F. velutipes mycelium and its ethanol extract demonstrated antioxidant activity [
7,
8].
Submerged cultivation of basidiomycetes is an effective way to obtain raw materials for the isolation of their biologically active metabolites. Submerged cultivation has several advantages. Cultivation processes are carried out under sterile, strictly controlled and accurately reproducible conditions. During the submerged cultivation of the producer, it is possible to introduce additional nutrition sources, regulate pH, temperature, aeration and agitation. The duration of submerged cultivation of basidiomycetes is several times shorter than the duration of solid-phase cultivation. To increase the efficiency of submerged cultivation of mushrooms, it is rational to optimize the cultivation conditions, primarily the composition of the nutrient medium, using the methods of mathematical design of the experiment. Filamentous basidiomycetes grow in submerged culture as dispersed mycelium or spherical mycelial units called pellets. By establishing the dependence of the submerged mycelium’s morphological characteristics (type of growth, size and shape of pellets, features of their outer and inner layers, etc.) on the cultivation conditions, we create an additional tool for optimizing submerged cultivation of producers.
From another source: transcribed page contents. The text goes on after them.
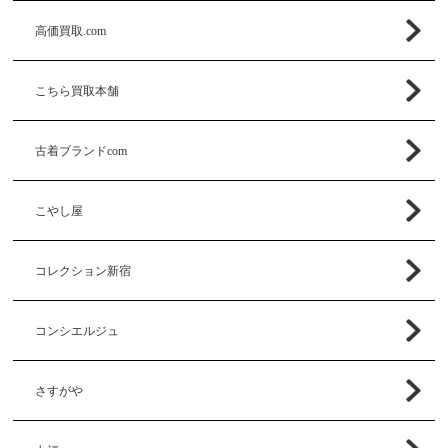
高価買取.com
こちら買取本舗
古着ブランドcom
こやし屋
コレクション新宿
コンシエルジュ
さすがや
The aim of this work was to increase the biomass yield of the selected F. velutipes strain by optimizing the qualitative and quantitative composition of the nutrient medium and to study the micromorphology of the mycelium grown on such an optimized nutrient medium.
2. Material and Methods
2.1. Chemicals
D-glucose, agar, peptone, yeast extract, potassium dihydrogen phosphate and magnesium sulfate were purchased from Dia-M (Moscow, Russia). Glutaraldehyde was purchased from Sigma-Aldrich (St. Louis, MO, USA). Soybean oil (Moscow, Russia), soybean meal (Moscow, Russia) and corn extract (Krasnodar, Russia) were of food grade.
2.2. Fungal Strain and Cultivation Condition
F. velutipes strain 1 and Grifola frondosa strain 5 from the INA culture collection of Gauze Institute of New Antibiotics were used in this study. Stock cultures were maintained at 4 °C on potato–glucose agar.
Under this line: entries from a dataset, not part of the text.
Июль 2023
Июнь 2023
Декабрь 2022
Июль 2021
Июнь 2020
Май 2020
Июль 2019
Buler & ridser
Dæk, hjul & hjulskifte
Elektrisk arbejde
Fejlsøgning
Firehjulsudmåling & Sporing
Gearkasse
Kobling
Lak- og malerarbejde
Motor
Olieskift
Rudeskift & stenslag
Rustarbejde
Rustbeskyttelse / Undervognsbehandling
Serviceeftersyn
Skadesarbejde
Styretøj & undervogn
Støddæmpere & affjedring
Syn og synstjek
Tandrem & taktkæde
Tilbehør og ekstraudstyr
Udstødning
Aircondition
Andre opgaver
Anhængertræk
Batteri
The seed cultures were grown at 25 °C for 3 days on a rotary shaker at 220 rpm in 750 mL Erlenmeyer flasks filled with 100 mL of nutrient medium containing (g/L of tap water): 20.0 glucose; 10.0 soybean meal; 2.5 potassium hydrophosphate and 0.25 magnesium sulfate. The seed liquid medium was inoculated by mycelial agar plugs (3 mm diam.) containing seven-day-old agar cultures of basidiomycetes.
Submerged cultivation of mushroom cultures was carried out on a rotary shaker at 220 rpm and 25 °C in 750 mL Erlenmeyer flasks containing 100 mL of nutrient medium inoculated with 10 mL of liquid seed culture. The nutrient medium for submerged cultivation of G. frondosa contained (g/L of tap water): 20.0 soybean oil; 10.0 soybean meal; 2.5 potassium hydrophosphate and 0.25 magnesium sulfate. Following cultivation, the mycelium was separated from the culture liquid by filtration, washed twice with distilled water, and dried to a constant weight at a temperature not exceeding 45 °C. The residual moisture content in the mycelium was 5.8–6.1 %. The fungus biomass grown in soybean oil was preliminarily washed with ethanol to remove the oil. The utilization of soybean meal was monitored using light microscopy, and the biomass and culture filtrate were studied. The Olympus BX41 light microscope was used for this purpose.
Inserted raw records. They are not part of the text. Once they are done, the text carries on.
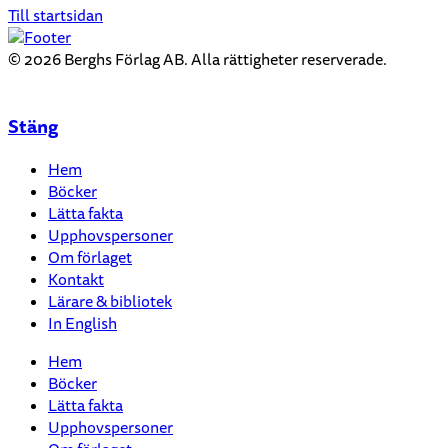
Till startsidan
© 2026 Berghs Förlag AB. Alla rättigheter reserverade.
Stäng
Hem
Böcker
Lätta fakta
Upphovspersoner
Om förlaget
Kontakt
Lärare & bibliotek
In English
Hem
Böcker
Lätta fakta
Upphovspersoner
2.3. Experimental Design and Statistical Analysis
The composition of the nutrient medium for submerged cultivation of
F. velutipes was optimized using 2
4 full factorial designs and the Box–Wilson steep ascent method [
9]. The dry submerged biomass yield was taken as the dependent variable or response. The effect of every factor was determined by Student’s test, the statistical significance of a model was evaluated by Fisher’s test. Data analyses were performed using Statistica 10.0 (StatSoft Inc., 2007, Tulsa, OK, USA)
2.4. Scanning Electron Microscopy (SEM)
The morphological characteristics of the submerged mycelium of F. velutipes were observed by SEM (TM3000, Hitachi, Tokyo, Japan). Submerged mycelium was fixed with glutaraldehyde (2 % dissolved in 0.1 M phosphate buffer (PBS)) for 2 h at 4 °C. Samples were washed with PBS and dehydrated with 30, 50, 70 and 96 wt. % ethanol at 15 min intervals and dried following critical point drying procedure. Dried samples were covered by a thin gold layer.
2.5. Total Lipid Content Determination
The content of total lipids in the filtrates of the culture media was investigated. Lipids were extracted by continuous liquid/liquid extraction with refluxing diethyl ether using the following procedure. Diethyl ether was added in a weighed extraction cup and the temperature control was set at 80 °C. The extraction process included three steps: boiling, rinsing, and solvent evaporation from the cup. This procedure was applied three times per sample to ensure total recovery of lipids. Each extract was equilibrated at room temperature for 30 min. The mass of the extracted lipids was measured on an analytical balance.
3. Results and Discussion
The development of a nutrient medium for growing any producer consists of two stages: the choice of nutrition sources and the establishment of their optimal quantitative ratio. Already at the stage of screening nutrition source, it is desirable to obtain a sufficiently high yield of the target product. This is a prerequisite for achieving success at the stage of optimizing the quantitative ratio of nutrient medium ingredients. When choosing sources of carbon and nitrogen, it is advisable to compare their paired combinations, and not to study each nutrition source separately. This approach makes it possible to identify combinations with positive interactions of nutrient media ingredients.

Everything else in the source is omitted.